» WHAT YOU HAVE TO DO:
Output only the lines that run from the line holding "TREKK FRA KONTRAKTEN" to the end of the entries, both ends included, and skip the pictures.

Transcribed page contents:
• • • • •

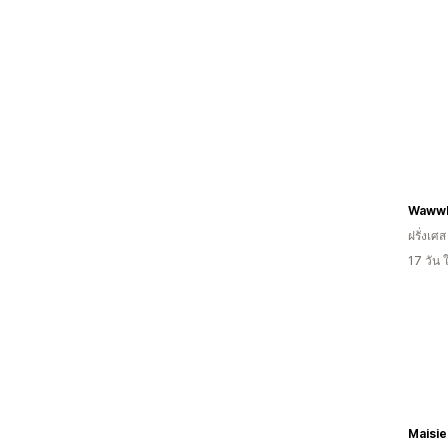
WawwL
ฝรั่งเศส
17 วัน
Maisi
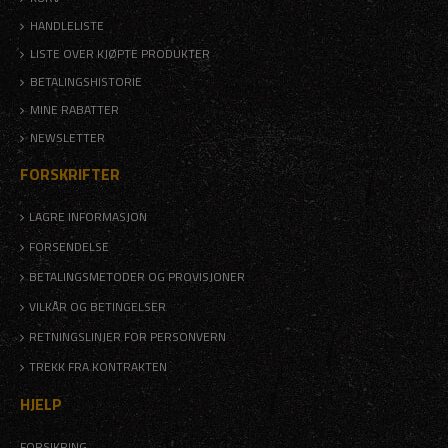
HANDLELISTE
LISTE OVER KJØPTE PRODUKTER
BETALINGSHISTORIE
MINE RABATTER
NEWSLETTER
FORSKRIFTER
LAGRE INFORMASJON
FORSENDELSE
BETALINGSMETODER OG PROVISJONER
VILKÅR OG BETINGELSER
RETNINGSLINJER FOR PERSONVERN
TREKK FRA KONTRAKTEN
HJELP
FORSIKRING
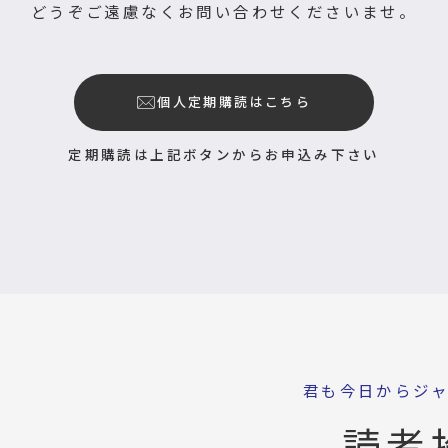
どうぞご遠慮なくお問い合わせくださいませ。
個人定期購読はこちら
定期購読は上記ボタンからお申込み下さい
君も今日からジ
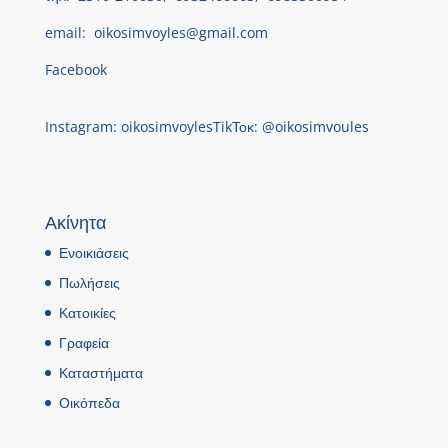
email:
oikosimvoyles@gmail.com
Facebook
Instagram: oikosimvoyles
TikΤοκ: @oikosimvoules
Ακίνητα
Ενοικιάσεις
Πωλήσεις
Κατοικίες
Γραφεία
Καταστήματα
Οικόπεδα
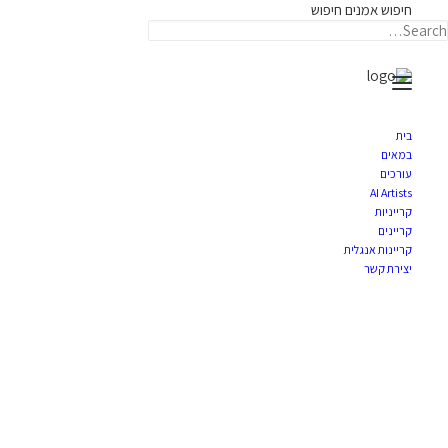
חיפוש אמנים
חיפוש
תאריקה זוהר, ייצוג אמנים
חמי סולומון
בית
במאים
עורכים
אוגוסט 14, 2022
|
TARIKA
BY
AI Artists
קרייניות
קריינים
קריינות אנגלית
יצירת קשר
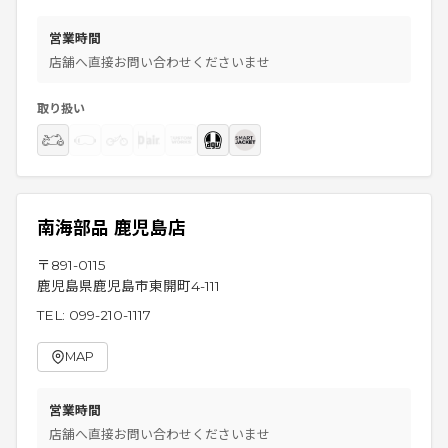
営業時間
店舗へ直接お問い合わせくださいませ
取り扱い
南海部品 鹿児島店
〒
891-0115
鹿児島県鹿児島市東開町4-111
TEL:
099-210-1117
MAP
営業時間
店舗へ直接お問い合わせくださいませ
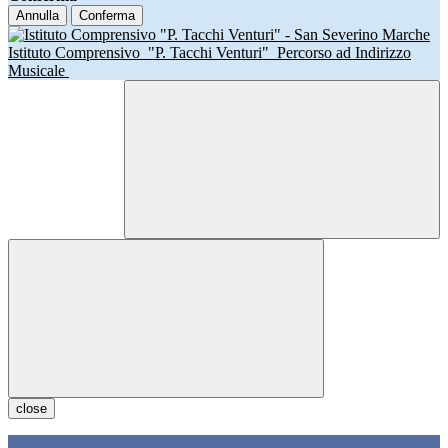
Annulla
Conferma
Istituto Comprensivo
"P. Tacchi Venturi"
Percorso ad Indirizzo
Musicale
close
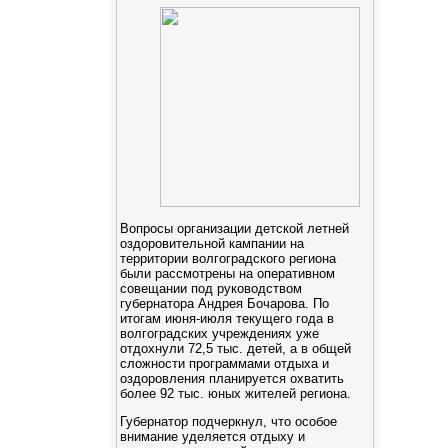
Вопросы организации детской летней
оздоровительной кампании на
территории волгоградского региона
были рассмотрены на оперативном
совещании под руководством
губернатора Андрея Бочарова. По
итогам июня-июля текущего года в
волгоградских учреждениях уже
отдохнули 72,5 тыс. детей, а в общей
сложности программами отдыха и
оздоровления планируется охватить
более 92 тыс. юных жителей региона.
Губернатор подчеркнул, что особое
внимание уделяется отдыху и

• • • • •

» TASK SOLUTION:
TREKK FRA KONTRAKTEN
HJELP
FORSIKRING
どうぞご遠慮なくお問い合わせくださいませ。
個人定期購読はこちら
定期購読は上記ボタンからお申込み下さい
君も今日からジ
email:
oikosimvoyles@gmail.com
Facebook
Instagram: oikosimvoyles
TikΤοκ: @oikosimvoules
Ακίνητα
Ενοικιάσεις
Πωλήσεις
Κατοικίες
Γραφεία
Καταστήματα
Οικόπεδα
חיפוש אמנים
חיפוש
תאריקה זוהר, ייצוג אמנים
חמי סולומון
בית
במאים
עורכים
אוגוסט 14, 2022
|
TARIKA
BY
AI Artists
קרייניות
קריינים
קריינות אנגלית
יצירת קשר
営業時間
店舗へ直接お問い合わせくださいませ
取り扱い
南海部品 鹿児島店
〒
891-0115
鹿児島県鹿児島市東開町4-111
TEL:
099-210-1117
MAP
営業時間
店舗へ直接お問い合わせくださいませ
Annulla
Conferma
Istituto Comprensivo
"P. Tacchi Venturi"
Percorso ad Indirizzo
Musicale
close
Вопросы организации детской летней
оздоровительной кампании на
территории волгоградского региона
были рассмотрены на оперативном
совещании под руководством
губернатора Андрея Бочарова. По
итогам июня-июля текущего года в
волгоградских учреждениях уже
отдохнули 72,5 тыс. детей, а в общей
сложности программами отдыха и
оздоровления планируется охватить
более 92 тыс. юных жителей региона.
Губернатор подчеркнул, что особое
внимание уделяется отдыху и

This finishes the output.